# Help! Whats eating my green bean plants??



## hengal

My newly sprouted green bean plants have been muched on. On some there are no leaves left at all, only stem! Whatever this is is also eating the mariglolds I planted with them! I didn't think anything would eat marigolds. :shrug: Are these slugs doing this damage??? How do I take care of this??? Will the muched ones survive or do I need to replant??
I refuse to buy green beans this year! I have 3 beds of them planted, only this one bed has come up yet - it was done first. I am trying in earnest to raise as much of our food as I can this year. Please help me save my beans!!!! :Bawling: 

Thank you!


----------



## Pony

hengal said:
 

> My newly sprouted green bean plants have been munched on. On some there are no leaves left at all, only stem! Whatever this is is also eating the mariglolds I planted with them! I didn't think anything would eat marigolds. :shrug: Are these slugs doing this damage??? How do I take care of this??? Will the muched ones survive or do I need to replant??Thank you!



Dang. Marigolds TOO? ARRRRRRRRRRRRRGH!

Sounds more like animals than bugs. Birds or bunnies or something like that. 'Round here, marigolds are rarely bothered by bugs. And the complete loss of leaf sounds more like animals.

You could try waiting to see if the leafless stems survive, but since bean seed is relatively inexpensive and you are dedicated to having your own beans this year, I'd recommend reseeding right alongside the stems.

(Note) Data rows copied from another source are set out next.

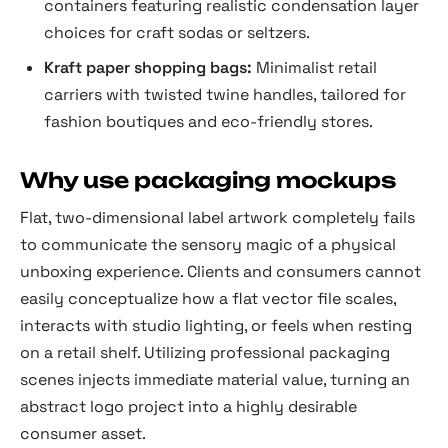
containers featuring realistic condensation layer
choices for craft sodas or seltzers.
Kraft paper shopping bags:
Minimalist retail
carriers with twisted twine handles, tailored for
fashion boutiques and eco-friendly stores.
Why use packaging mockups
Flat, two-dimensional label artwork completely fails
to communicate the sensory magic of a physical
unboxing experience. Clients and consumers cannot
easily conceptualize how a flat vector file scales,
interacts with studio lighting, or feels when resting
on a retail shelf. Utilizing professional packaging
scenes injects immediate material value, turning an
abstract logo project into a highly desirable
consumer asset.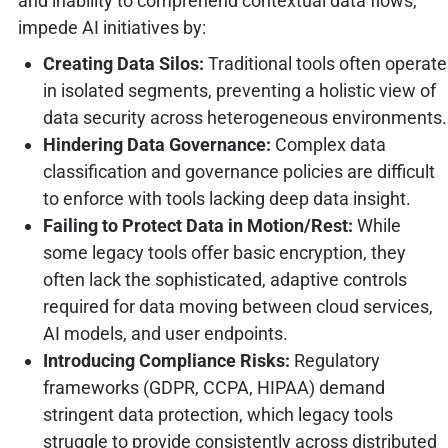
and inability to comprehend contextual data flows,
impede AI initiatives by:
Creating Data Silos:
Traditional tools often operate
in isolated segments, preventing a holistic view of
data security across heterogeneous environments.
Hindering Data Governance:
Complex data
classification and governance policies are difficult
to enforce with tools lacking deep data insight.
Failing to Protect Data in Motion/Rest:
While
some legacy tools offer basic encryption, they
often lack the sophisticated, adaptive controls
required for data moving between cloud services,
AI models, and user endpoints.
Introducing Compliance Risks:
Regulatory
frameworks (GDPR, CCPA, HIPAA) demand
stringent data protection, which legacy tools
struggle to provide consistently across distributed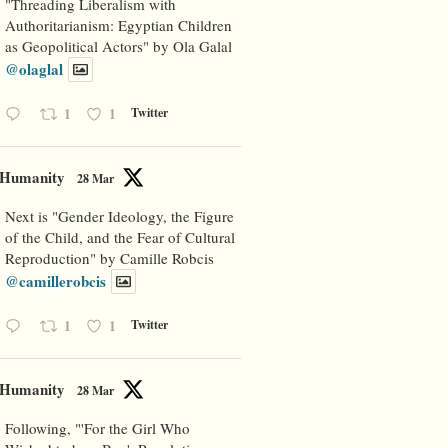
"Threading Liberalism with
Authoritarianism: Egyptian Children
as Geopolitical Actors" by Ola Galal
@olaglal
1
1
Twitter
Humanity
28 Mar
Next is "Gender Ideology, the Figure
of the Child, and the Fear of Cultural
Reproduction" by Camille Robcis
@camillerobcis
1
1
Twitter
Humanity
28 Mar
Following, "'For the Girl Who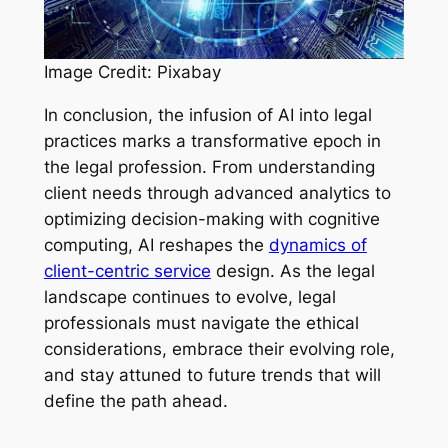
Image Credit: Pixabay
In conclusion, the infusion of AI into legal
practices marks a transformative epoch in
the legal profession. From understanding
client needs through advanced analytics to
optimizing decision-making with cognitive
computing, AI reshapes the
dynamics of
client-centric service
design. As the legal
landscape continues to evolve, legal
professionals must navigate the ethical
considerations, embrace their evolving role,
and stay attuned to future trends that will
define the path ahead.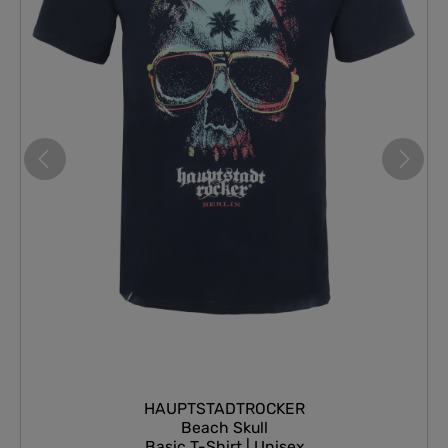
HAUPTSTADTROCKER
Beach Skull
Basic T-Shirt | Unisex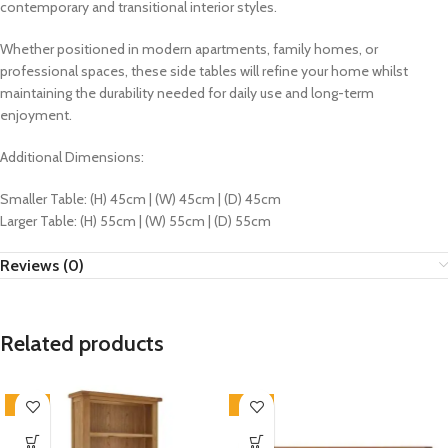
contemporary and transitional interior styles.
Whether positioned in modern apartments, family homes, or
professional spaces, these side tables will refine your home whilst
maintaining the durability needed for daily use and long-term
enjoyment.
Additional Dimensions:
Smaller Table: (H) 45cm | (W) 45cm | (D) 45cm
Larger Table: (H) 55cm | (W) 55cm | (D) 55cm
Reviews (0)
Related products
-33%
-33%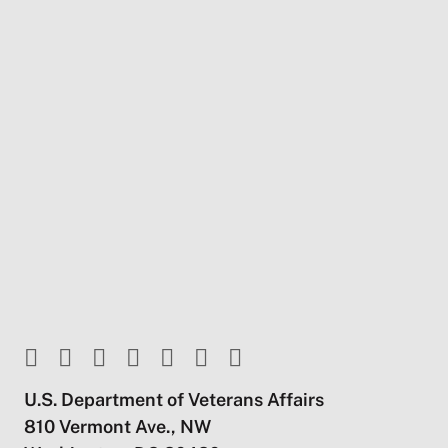
U.S. Department of Veterans Affairs
810 Vermont Ave., NW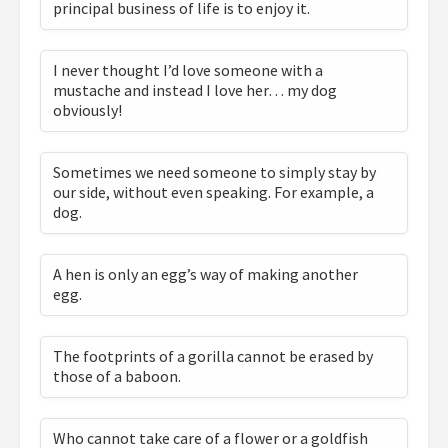
principal business of life is to enjoy it.
I never thought I’d love someone with a
mustache and instead I love her… my dog
obviously!
Sometimes we need someone to simply stay by
our side, without even speaking. For example, a
dog.
A hen is only an egg’s way of making another
egg.
The footprints of a gorilla cannot be erased by
those of a baboon.
Who cannot take care of a flower or a goldfish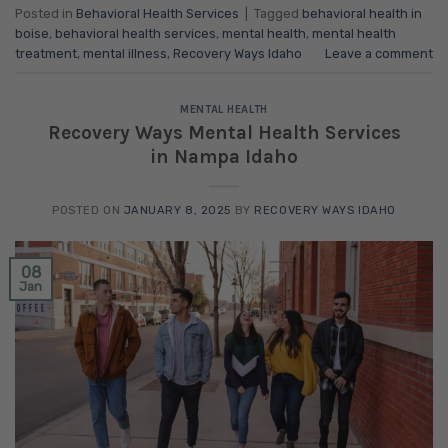
Posted in
Behavioral Health Services
|
Tagged
behavioral health in
boise
,
behavioral health services
,
mental health
,
mental health
treatment
,
mental illness
,
Recovery Ways Idaho
Leave a comment
MENTAL HEALTH
Recovery Ways Mental Health Services
in Nampa Idaho
POSTED ON
JANUARY 8, 2025
BY
RECOVERY WAYS IDAHO
08
Jan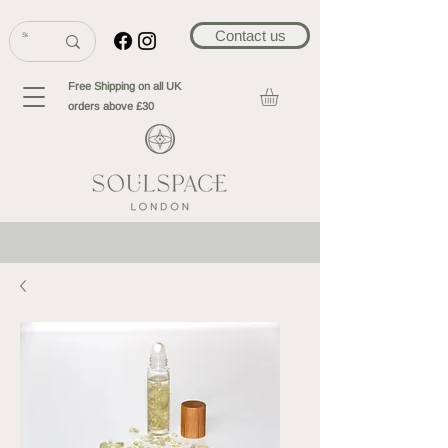
Contact us
Free Shipping on all UK
orders above £30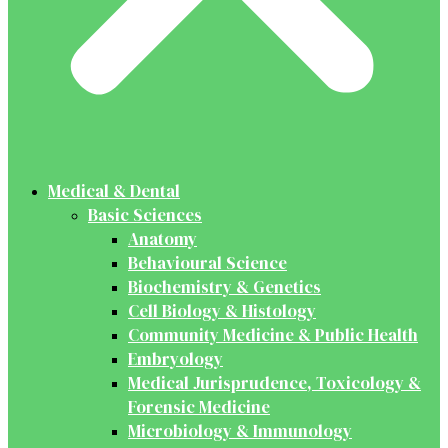
Medical & Dental
Basic Sciences
Anatomy
Behavioural Science
Biochemistry & Genetics
Cell Biology & Histology
Community Medicine & Public Health
Embryology
Medical Jurisprudence, Toxicology &
Forensic Medicine
Microbiology & Immunology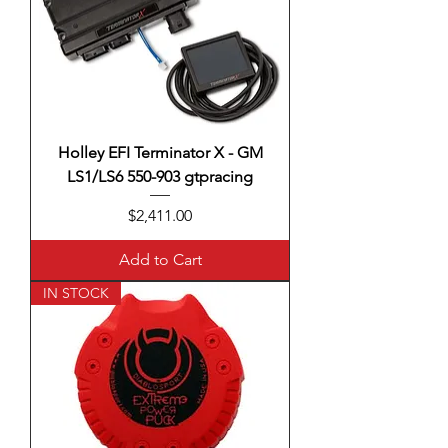
Holley EFI Terminator X - GM
LS1/LS6 550-903 gtpracing
Price
$2,411.00
Add to Cart
IN STOCK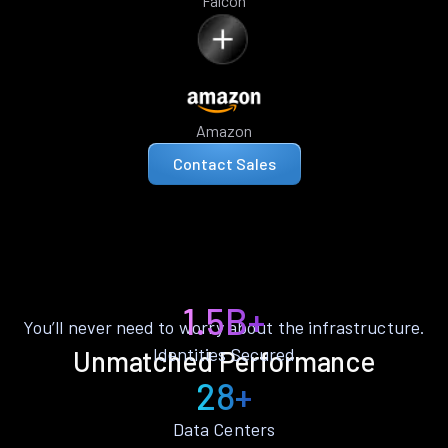
Falcon
Amazon
Contact Sales
1.5B+
You’ll never need to worry about the infrastructure.
Identities Secured
Unmatched Performance
28+
Data Centers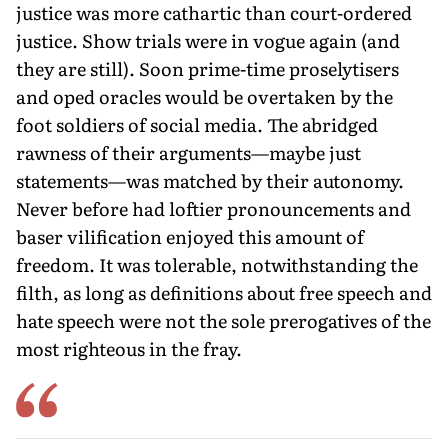
justice was more cathartic than court-ordered
justice. Show trials were in vogue again (and
they are still). Soon prime-time proselytisers
and oped oracles would be overtaken by the
foot soldiers of social media. The abridged
rawness of their arguments—maybe just
statements—was matched by their autonomy.
Never before had loftier pronouncements and
baser vilification enjoyed this amount of
freedom. It was tolerable, notwithstanding the
filth, as long as definitions about free speech and
hate speech were not the sole prerogatives of the
most righteous in the fray.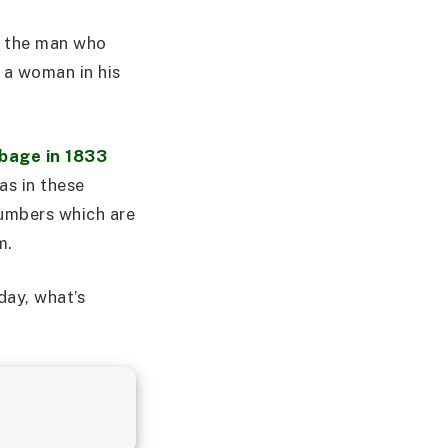
, the man who
 a woman in his
bage in 1833
as in these
numbers which are
m.
day, what’s
.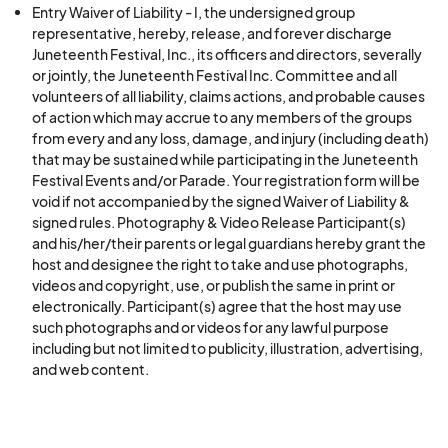
Entry Waiver of Liability - I, the undersigned group
representative, hereby, release, and forever discharge
Juneteenth Festival, Inc., its officers and directors, severally
or jointly, the Juneteenth Festival Inc. Committee and all
volunteers of all liability, claims actions, and probable causes
of action which may accrue to any members of the groups
from every and any loss, damage, and injury (including death)
that may be sustained while participating in the Juneteenth
Festival Events and/or Parade. Your registration form will be
void if not accompanied by the signed Waiver of Liability &
signed rules. Photography & Video Release Participant(s)
and his/her/their parents or legal guardians hereby grant the
host and designee the right to take and use photographs,
videos and copyright, use, or publish the same in print or
electronically. Participant(s) agree that the host may use
such photographs and or videos for any lawful purpose
including but not limited to publicity, illustration, advertising,
and web content.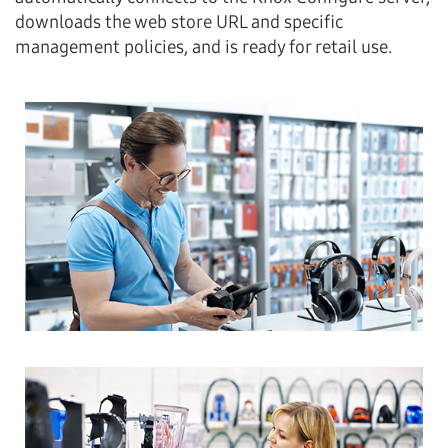
downloads the web store URL and specific
management policies, and is ready for retail use.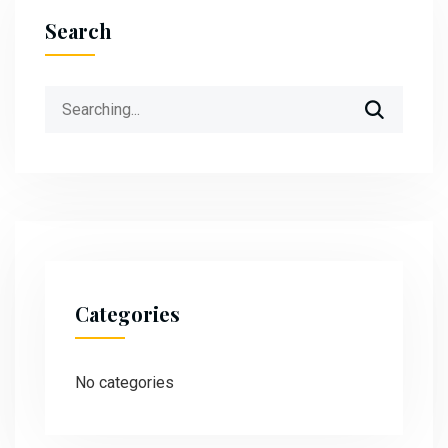
Search
Categories
No categories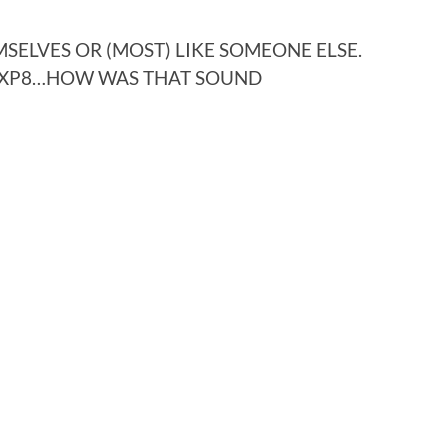
SELVES OR (MOST) LIKE SOMEONE ELSE.
E XP8…HOW WAS THAT SOUND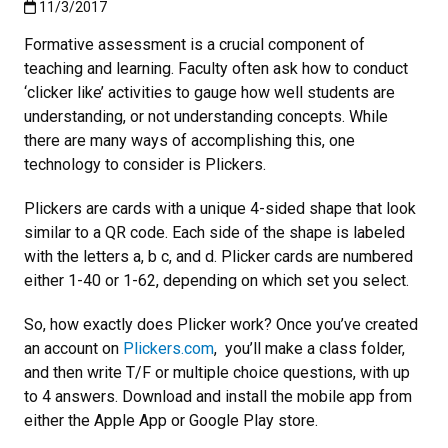
Published:11/3/2017
11/3/2017
Formative assessment is a crucial component of
teaching and learning. Faculty often ask how to conduct
‘clicker like’ activities to gauge how well students are
understanding, or not understanding concepts. While
there are many ways of accomplishing this, one
technology to consider is Plickers.
Plickers are cards with a unique 4-sided shape that look
similar to a QR code. Each side of the shape is labeled
with the letters a, b c, and d. Plicker cards are numbered
either 1-40 or 1-62, depending on which set you select.
So, how exactly does Plicker work? Once you’ve created
an account on
Plicker
s.com
, you’ll make a class folder,
and then write T/F or multiple choice questions, with up
to 4 answers. Download and install the mobile app from
either the Apple App or Google Play store.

Also recommend screening or chicken wire or some other mechanical barrier to any animals that decide your garden looks like its personal salad bar. Dang varmints!

Good luck,
Pony!


----------



## Elffriend

Could be bunnies. I had that happen the first year I planted beans here. You might want to consider some type of fencing around the other beds before the beans come up.


----------



## Leah IL

I am having trouble with ground squirrels- they look like chipmunks. Nasty little things. They ate almost all of my tomato plants, some of the cucumbers, and a few peppers. Today I found a hole in the middle of a lettuce bed. Don't know what to do since they tunnel, I don't know that I can fence them out. They seem to go for the tender little plants more than the bigger ones. Once they get bigger than they are they leave them be.


----------



## hengal

This looks like insect damage - not animal damage. The whole garden is fenced in also. We have four large outside dogs and 3 cats - I haven't seen a rabbit or a squirrel in our yard for a long, long time! What does bean beetle look like? Yesterday when I was out working, some little greenish striped beetle landed on me. Is this the culprit??? Before I went in last night I dusted the beans I do have with sevin (don't stone me) and replanted more seeds.


----------



## hengal

I got it! I just found a picture of a bean leaf beetle - and thats the bugger that landed on me yesterday! No more beans for you Mr. Beetle!!! :nono:


----------



## giraffe_baby

We had noticed that our beans leaves had holes inthem.. and i noticed little green aphids on the.. so i mixed up 3 tblsp of cayene pepper, 1 tbs murphy oil soap and 1 tbs veggie oil.. with 1 qt water.. and boy oh boy did them suckers FLY away in a hurrY!!!!) it was funny to watch them race away! 

Only thing i wonder ( since i am a newbie too) is how many times must i spray, must i spray after it rains ( it rains alot latley here! :flame: ) so if anyone can help me.. THanks!

ALL my other plants look good! but the beans so i am working on them!


----------